I’m proud of his sister, my aunt, Rose Beal, who is 92 and has spent her life making sure that the Holocaust is not forgotten. As a docent at the Anne Frank Human Rights Memorial in Boise, Idaho, she tells our family’s story of their harrowing escape from Nazi Germany as WWII began to thousands of people a year who visit the museum. She is so well respected and loved that the museum has dedicated the Rose Beal Legacy Garden to her.
I’m proud of my brothers and sisters, who have all had their trials and tribulations and yet fought the good fight to make their lives and legacies something worthy of being proud of. I’m proud of my niece, who was smart as a whip, beautiful and loved by everyone who knew her, but who died at 17 of cystic fibrosis. I’m proud of my nephews, who are also brilliant young men who are each making their mark on the world with vigor and elan! I’m proud of my cousins, an eclectic group of smart people who have each left their marks in unique ways.
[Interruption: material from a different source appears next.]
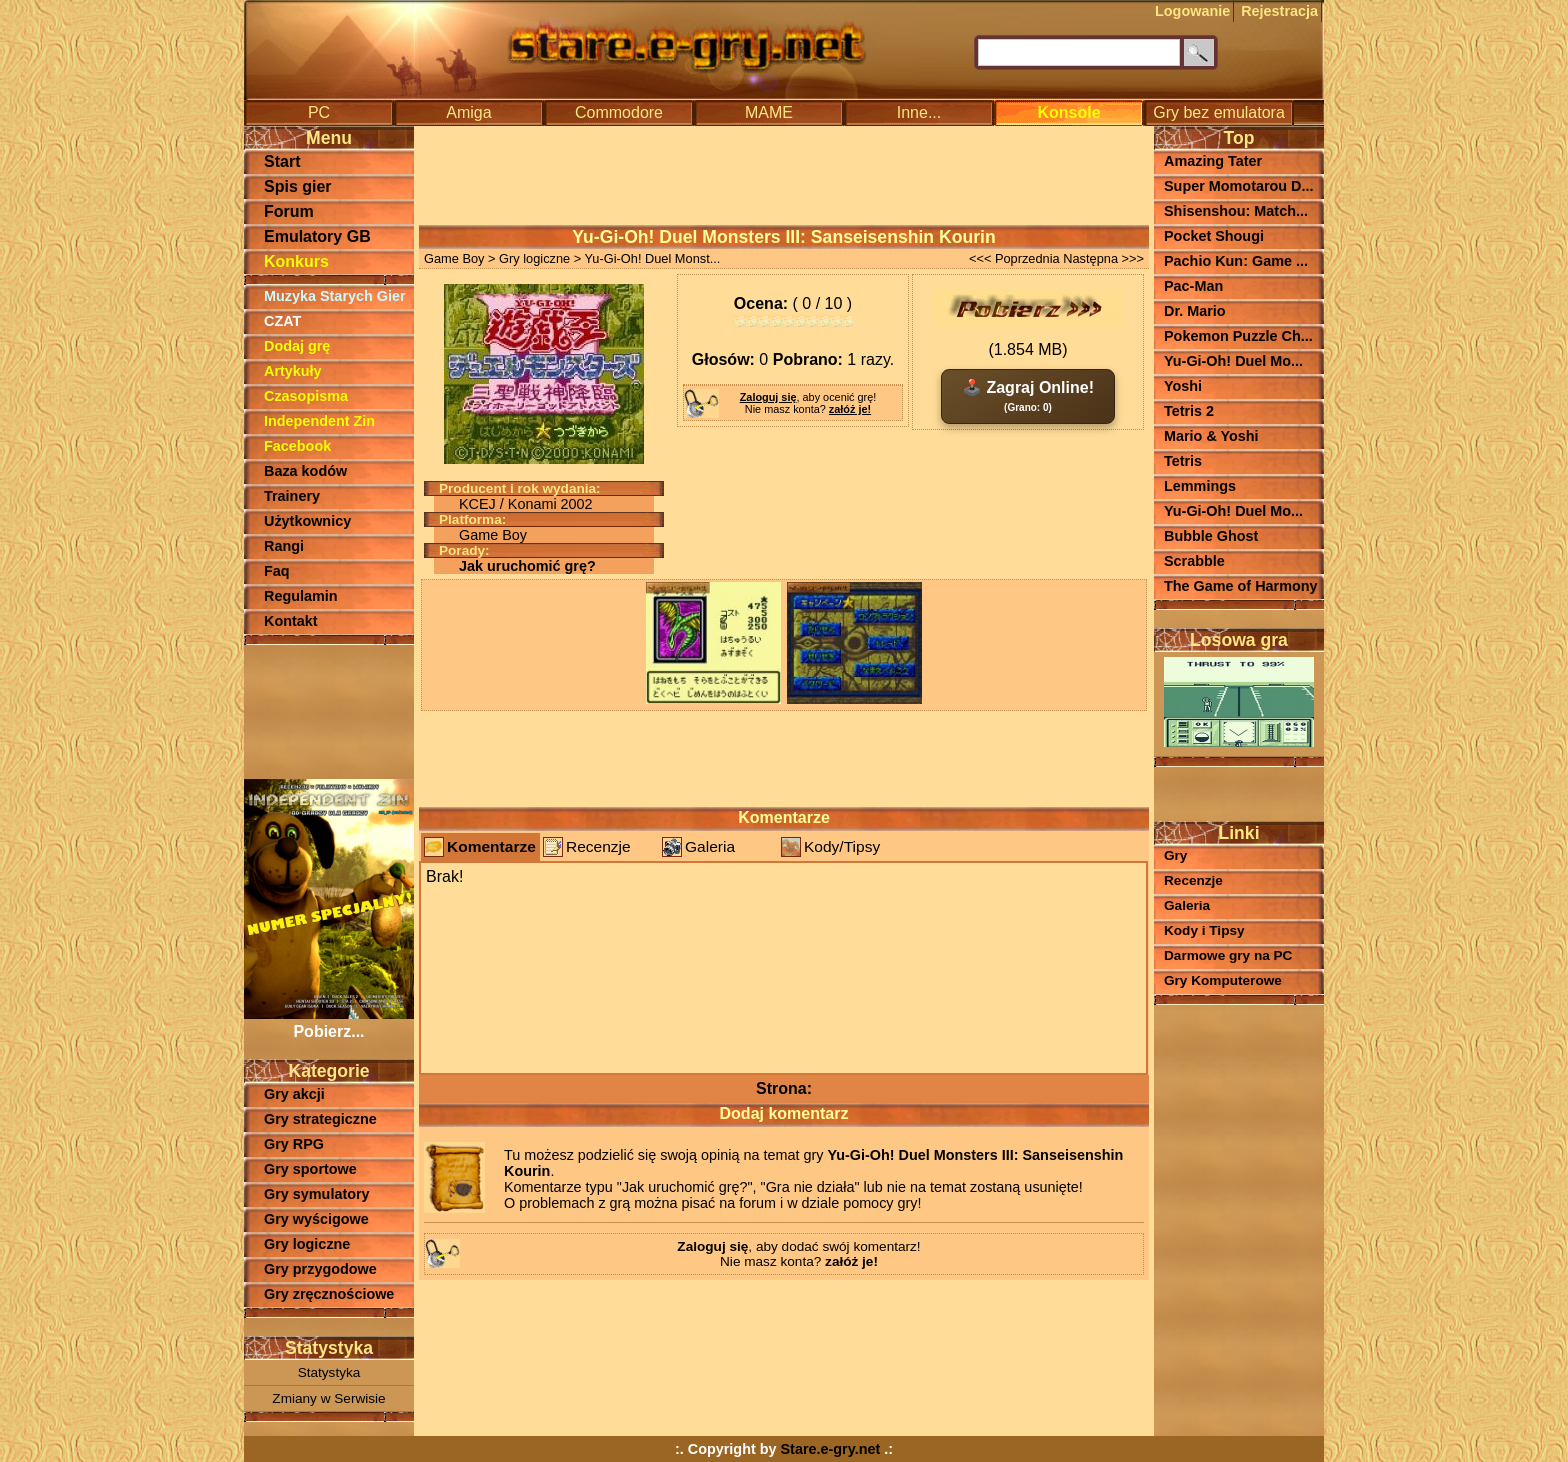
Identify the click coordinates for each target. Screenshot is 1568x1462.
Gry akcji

So, no…I’m not ashamed of my birth. I’m not ashamed one bit. In fact, I’m grateful to be a part of this amazing family. I may never meet all of them, but I will always love and respect them, if only from afar. While some may consider my father a mere sperm donor, I don’t consider him that, and I’m grateful that some of my father’s family don’t think that way either. It has allowed us to build valuable relationships, even this late in life. It has allowed me to have a brother I’m so proud of and love so much. It has allowed me to get to know a nephew very well and become good friends with him. (We are SO much alike!) The gifts my father has given me are boundless and the possibilities are endless. I couldn’t be more grateful.